I think that once you reach ~50 t/s, real-time interaction is possible. Anything higher than that is useful for generating large volumes of data quickly, but there are diminishing returns as it's far beyond what humans can process. Maybe such speeds would be useful for AI-AI communication, transferring knowledge/context, etc.

So an LPU product that's only focused on AI-human interaction could have much lower capabilities, and thus much lower cost, no?

[1]: https://news.ycombinator.com/item?id=39180237



> However, the hardware requirements and cost make this inaccessible for anyone but large companies. When do you envision that the price could be affordable for hobbyists?

For API access to our tokens as a service we guarantee to beat any other provider on cost per token (see https://wow.groq.com). In terms of selling hardware, we're focused on selling whole systems, and they're only really suitable for corporations or research institutions.


Do you have any data on how many more tokens I would use with the increased speed?
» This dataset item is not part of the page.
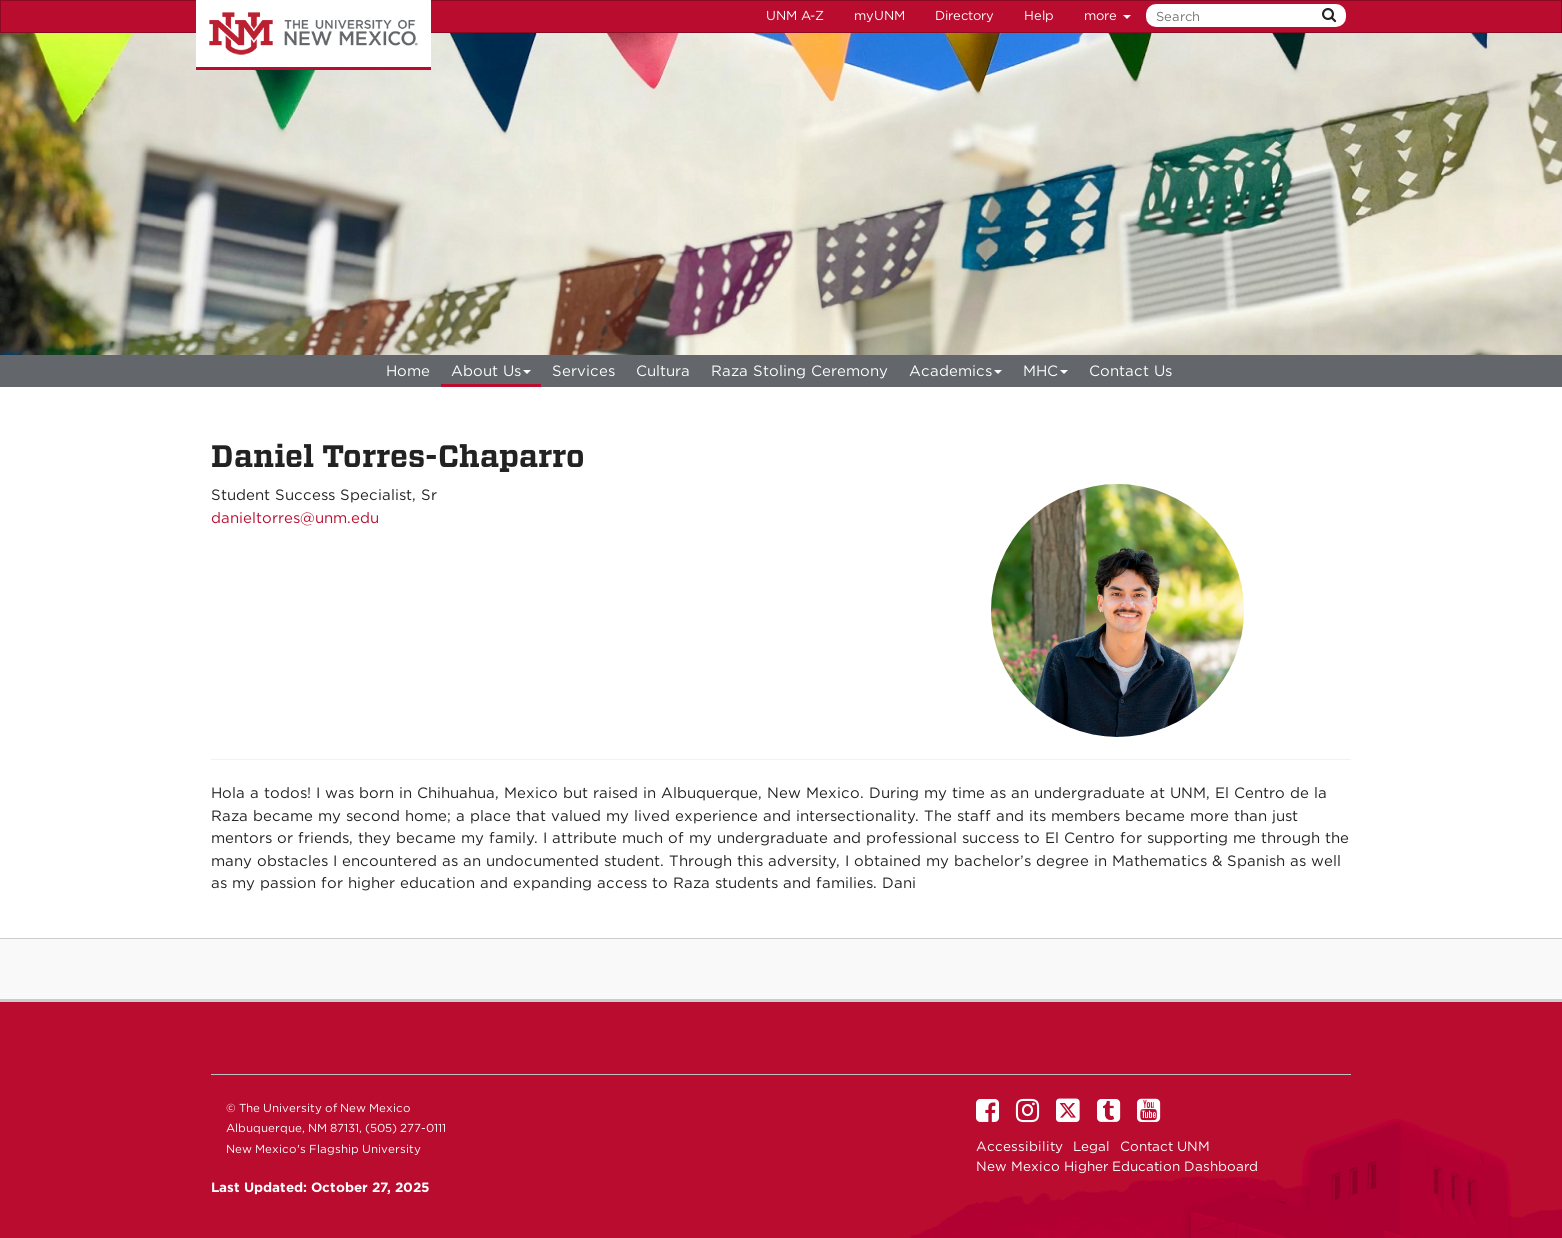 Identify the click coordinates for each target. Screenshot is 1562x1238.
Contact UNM (1165, 1146)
In the demo alone I just used way more tokens than I normally would testing an LLM since it was so amazingly fast.


Interesting question! Hopefully being faster is so much more useful to you that you use a lot more :)


How open is your early access? i.e. likelihood to get API access granted right now


We are absolutely slammed with requests right now, so I don't know, sorry.
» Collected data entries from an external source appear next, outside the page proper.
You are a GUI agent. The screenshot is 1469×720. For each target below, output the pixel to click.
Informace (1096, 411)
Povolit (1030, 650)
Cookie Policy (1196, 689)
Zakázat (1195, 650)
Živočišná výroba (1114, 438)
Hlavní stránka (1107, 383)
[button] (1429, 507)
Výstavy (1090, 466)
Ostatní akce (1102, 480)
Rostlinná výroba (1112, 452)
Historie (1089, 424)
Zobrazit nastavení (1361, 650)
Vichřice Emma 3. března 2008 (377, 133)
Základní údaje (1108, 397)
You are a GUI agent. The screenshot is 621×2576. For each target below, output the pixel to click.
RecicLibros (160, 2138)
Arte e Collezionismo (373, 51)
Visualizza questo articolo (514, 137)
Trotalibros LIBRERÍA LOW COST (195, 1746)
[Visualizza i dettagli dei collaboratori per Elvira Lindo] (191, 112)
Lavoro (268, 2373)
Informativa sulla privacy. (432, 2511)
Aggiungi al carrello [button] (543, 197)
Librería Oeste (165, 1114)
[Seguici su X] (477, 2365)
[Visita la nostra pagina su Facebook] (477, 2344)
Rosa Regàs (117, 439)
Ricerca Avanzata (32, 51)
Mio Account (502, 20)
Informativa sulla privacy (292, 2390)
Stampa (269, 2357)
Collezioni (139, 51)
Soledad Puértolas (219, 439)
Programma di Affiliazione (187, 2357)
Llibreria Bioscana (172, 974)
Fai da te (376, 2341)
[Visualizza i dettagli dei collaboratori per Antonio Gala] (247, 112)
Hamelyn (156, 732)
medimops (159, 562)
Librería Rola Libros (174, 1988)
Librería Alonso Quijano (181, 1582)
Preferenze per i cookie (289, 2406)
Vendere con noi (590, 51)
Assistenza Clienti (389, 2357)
>>50 t/s is absolutely necessary for real-time interaction with AI systems. Most of the LLM's output will be internal monologue and planning, performing RAG and summarization, etc, with only the final output being communicated to you. Imagine a blazingly fast GPT-5 that goes through multiple cycles of planning out how to answer you, searching the web, writing book reports, debating itself, distilling what it finds, critiquing and rewriting its answer, all while you blink a few times.
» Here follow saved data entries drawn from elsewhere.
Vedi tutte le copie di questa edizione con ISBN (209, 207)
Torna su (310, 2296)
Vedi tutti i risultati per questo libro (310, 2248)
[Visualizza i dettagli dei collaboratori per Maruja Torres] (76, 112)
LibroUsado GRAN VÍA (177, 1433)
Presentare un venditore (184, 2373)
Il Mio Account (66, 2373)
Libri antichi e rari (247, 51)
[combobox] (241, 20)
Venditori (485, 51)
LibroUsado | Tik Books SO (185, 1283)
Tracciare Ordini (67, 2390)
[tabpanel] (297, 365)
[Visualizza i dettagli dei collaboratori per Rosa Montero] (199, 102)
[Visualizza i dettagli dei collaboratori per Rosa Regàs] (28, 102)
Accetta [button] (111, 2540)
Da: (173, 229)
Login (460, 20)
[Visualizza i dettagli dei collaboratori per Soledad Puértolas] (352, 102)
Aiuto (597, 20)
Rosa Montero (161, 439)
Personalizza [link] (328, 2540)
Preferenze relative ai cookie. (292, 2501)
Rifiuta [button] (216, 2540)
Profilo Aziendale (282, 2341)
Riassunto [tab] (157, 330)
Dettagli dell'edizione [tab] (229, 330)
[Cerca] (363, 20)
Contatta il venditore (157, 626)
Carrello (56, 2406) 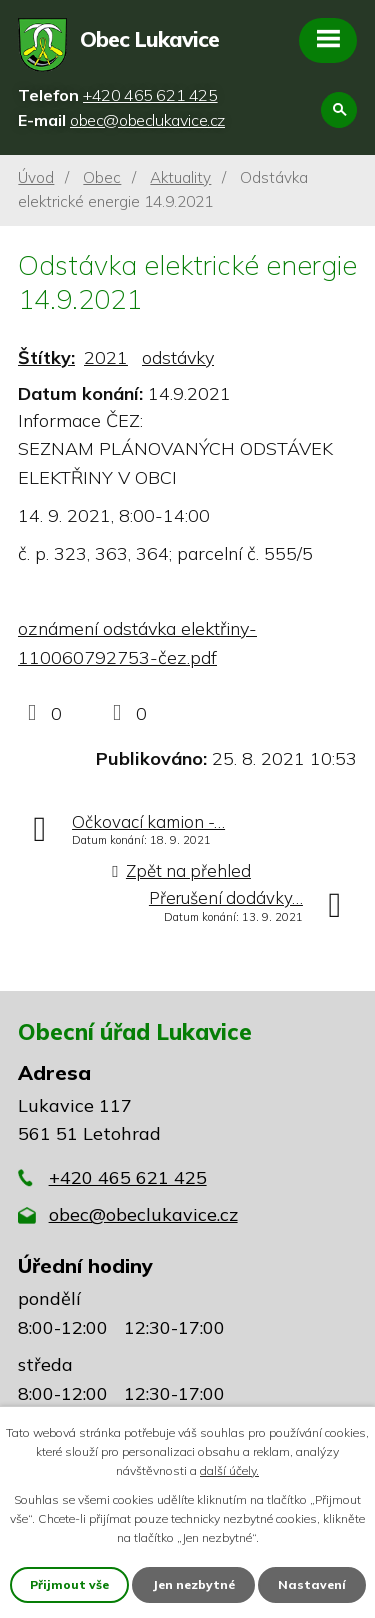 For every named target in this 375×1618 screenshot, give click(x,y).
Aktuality (180, 177)
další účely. (229, 1470)
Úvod (36, 177)
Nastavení (312, 1584)
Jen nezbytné (193, 1584)
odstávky (178, 357)
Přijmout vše (69, 1584)
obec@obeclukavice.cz (143, 1214)
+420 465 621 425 (128, 1177)
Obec (102, 177)
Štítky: (46, 357)
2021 (106, 357)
Given the size of the Sindarin team (3 AFAICT), that mostly looks like a clever combination of existing tech. There are some speech APIs that offer word-by-word realtime transcription (Google has one), assuming most of the special sauce is very well thought out pipelining between speech recognition->LLM->TTS

(not to denigrate their awesome achievement, I would not be interested if I were not curious about how to reproduce their result!)